Since its creation, the Living Architecture Lab has explored possible futures of technology and architecture in the context of public space, ecosystems and the Internet of Things. The Lab designs and builds functioning prototypes that bring architecture to life in new ways. In the past year, the Lab sharpened its focus on design and biology, working with a range of collaborators to explore the intersection of architecture, computation and synthetic biology.
Mussel Choir (exhibited at the U.S. Pavilion of the Venice Biennale 2012)
What if the “smart” city turns out to be not so smart? Artificial Intelligence (AI) often involves centralized databases and automated decision-making. But Natural Intelligence (NI) involves feedback between multiple interconnected living agents–and it puts information in the hands of multiple people who can take informed actions. The Venice Mussel Choir is a monitoring system using live mussels as bio-sensors and vocalizing changes in water quality through a combination of AI and NI. Mussels are well-established indicators of water quality. Using a Hall effect sensor and a rare earth magnet attached to the shell of a mussel, it is possible to detect changes in the gape of its shell and extrapolate its response to water conditions. Working with native mussels, we created an installation in a local canal to “sing” real-time reports and a daily summary. Components of the system include a mussel sock of live mussels, sensors and magnets attached to mussels along different points of the mussel sock, marine rope, a custom system of low-voltage, low-cost electronics, and custom monitoring software.

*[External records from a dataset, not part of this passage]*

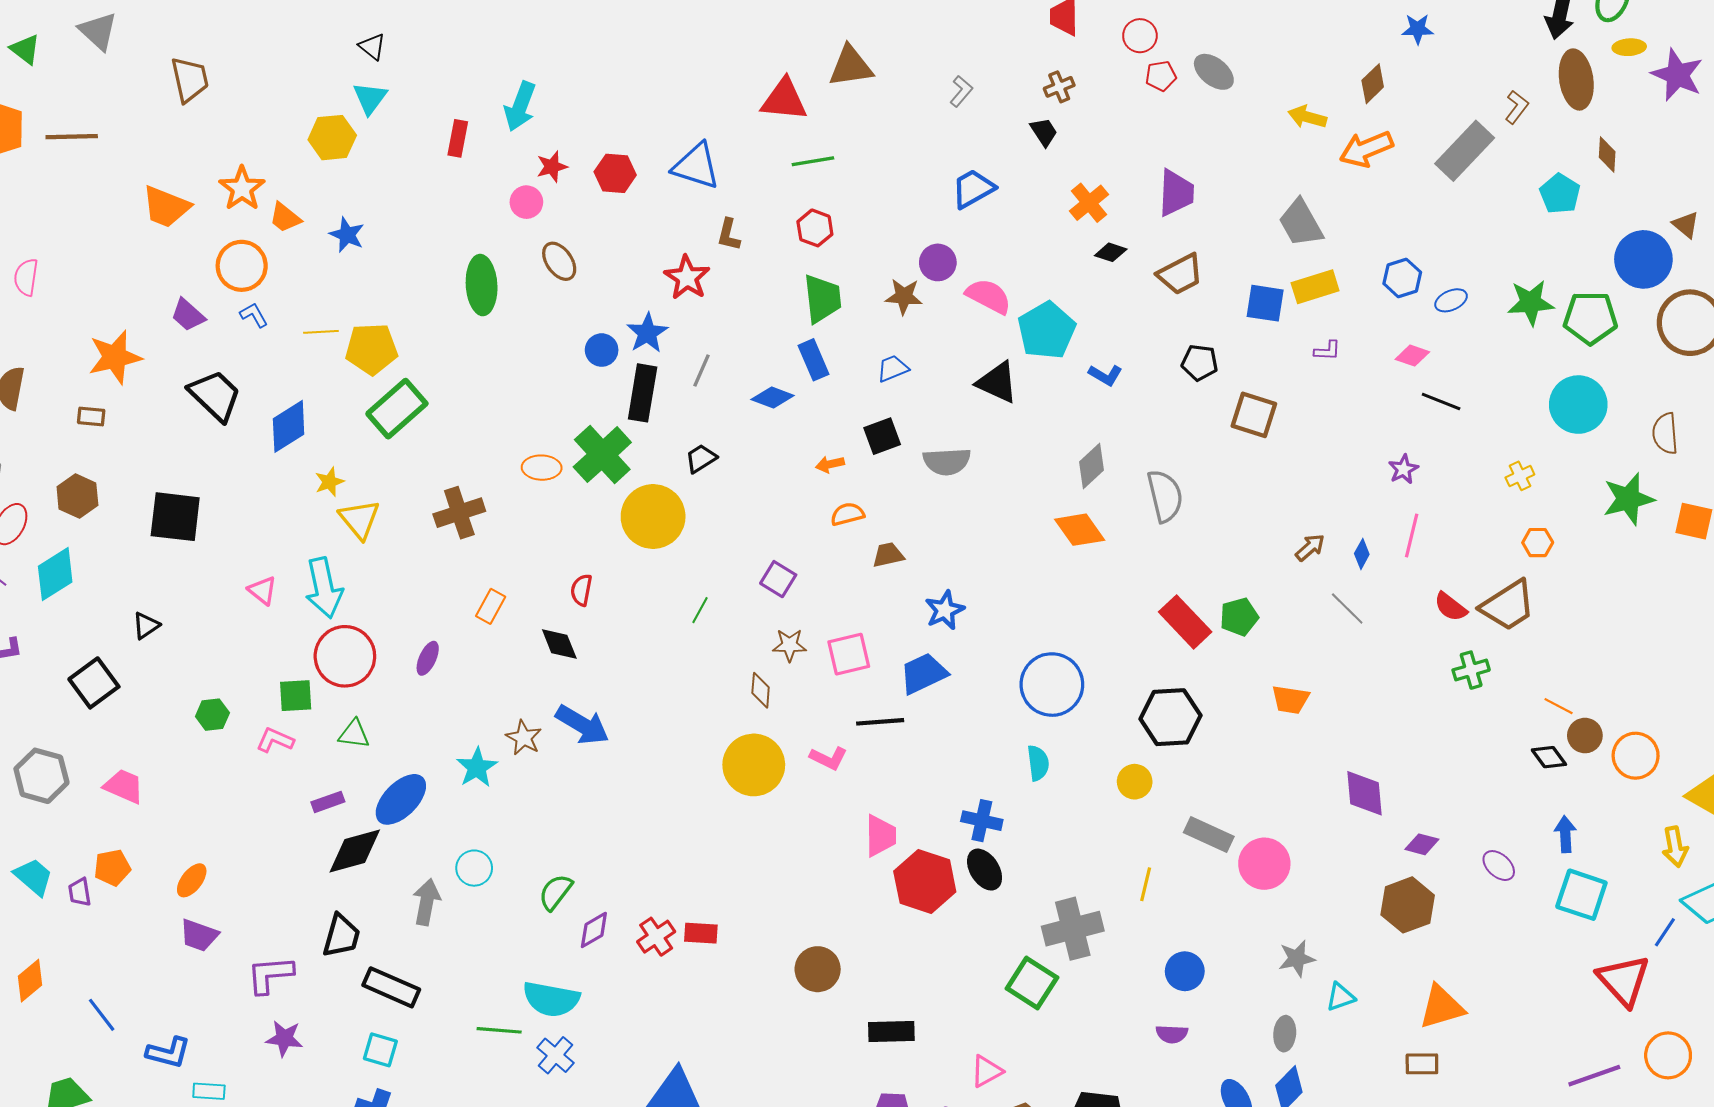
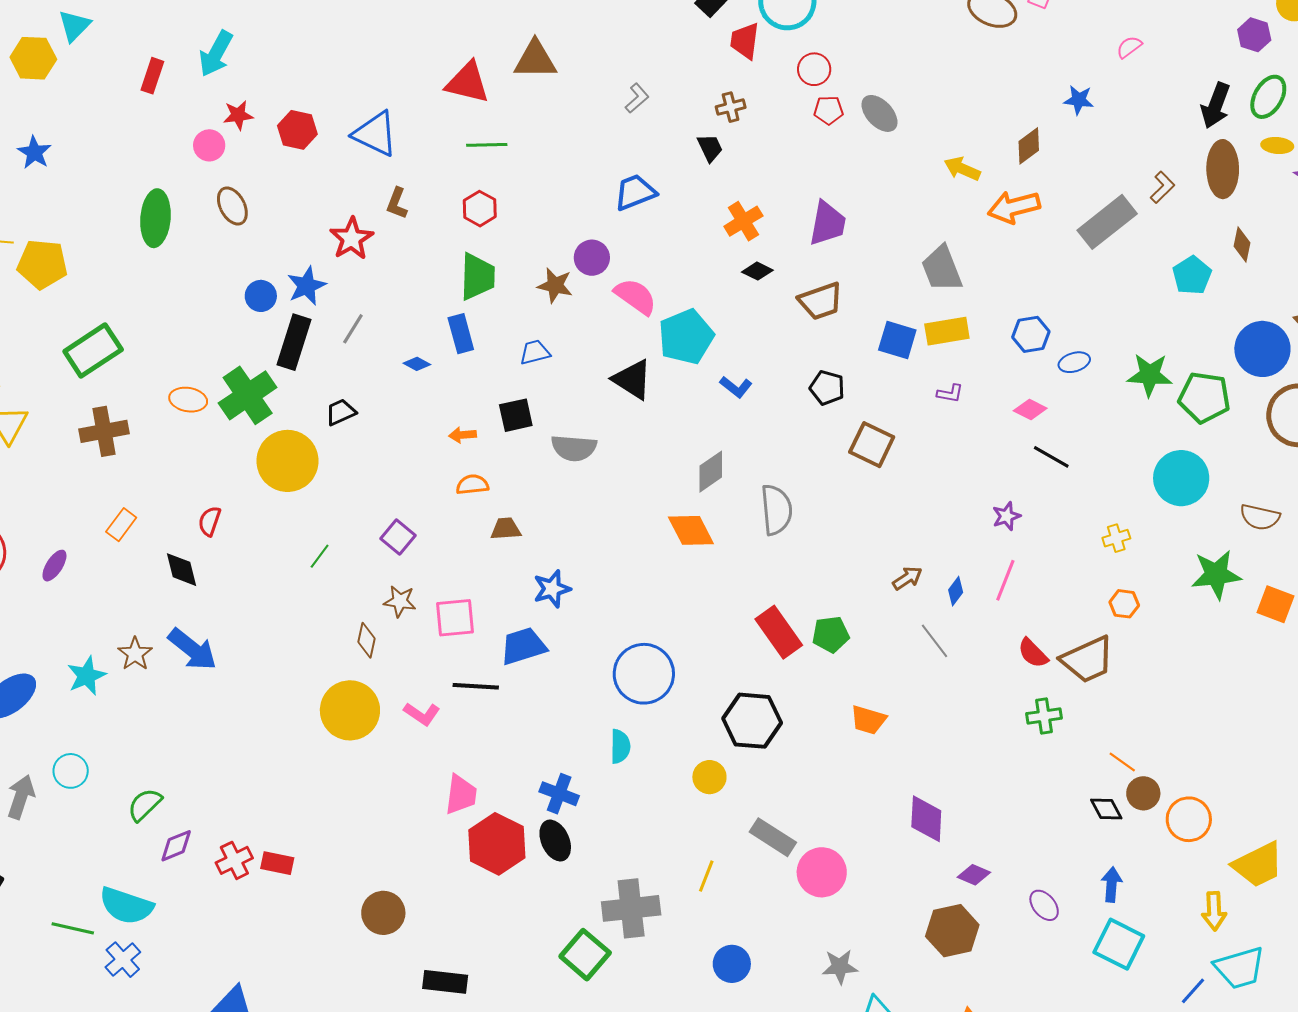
blue diamond: (773, 398) -> (417, 364), size x0.7
green rectangle: (397, 409) -> (93, 351), moved
brown semicircle: (1665, 433) -> (1260, 517), turned -81

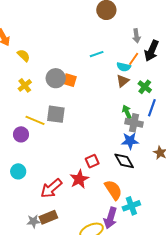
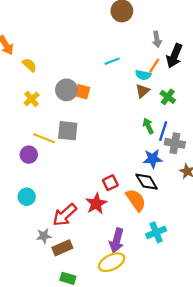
blue line: (152, 108) -> (163, 131), moved
gray cross: (134, 123) -> (175, 143), moved
orange semicircle: (113, 190) -> (136, 200), moved
purple arrow: (110, 218) -> (117, 240), moved
gray star: (33, 221) -> (44, 236), moved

Bio Computation (exhibited at TED Global 2012, TED Long Beach 2013 and Espace Foundation in Paris)
In the growing discipline of synthetic biology, living systems are engineered to help solve problems across various industries. For this project, the Lab designed new composite building materials through a pioneering intersection of synthetic biology, architecture, and computation. These new composite materials offer insight into the near future when synthetic biology may help us design and manufacture the built environment with higher performance and lower environmental impact than traditional methods. In this project, bacteria become factories for manufacturing building materials through a combination of three of their natural features. Bacteria can produce flexible, fabric-like substance. Bacteria can produce rigid, brick-like substance. And bacteria can generate complex, self-organized patterns. In an experiment combining these features, two different types of genetically-modified bacteria are mixed in a large petri dish and they generate flat sheets of material with distinct rigid and flexible regions. This process, which is still being refined in the lab, is then modeled in a software workflow. Thousands of design options are explored by varying the properties of the bacteria, which translates into different patterns in the sheets. The custom workflow is uses techniques of simulation and optimization common in aerospace and architectural design.The resulting composite sheets have novel properties of structure and transparency, and they can be applied to new high-performance envelopes in buildings, boats, and airplanes.